** Record extracts follows **

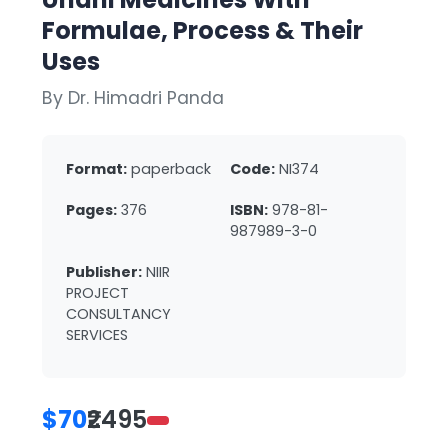
Formulae, Process & Their
Uses
By Dr. Himadri Panda
Format:
paperback
Code:
NI374
Pages:
376
ISBN:
978-81-
987989-3-0
Publisher:
NIIR
PROJECT
CONSULTANCY
SERVICES
$70
₹2495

** End of Record extracts **

Exercise instructions: Write out all the records again, exactly, minus any pictures.

Answer area:
Formulae, Process & Their
Uses
By Dr. Himadri Panda
Format:
paperback
Code:
NI374
Pages:
376
ISBN:
978-81-
987989-3-0
Publisher:
NIIR
PROJECT
CONSULTANCY
SERVICES
$70
₹2495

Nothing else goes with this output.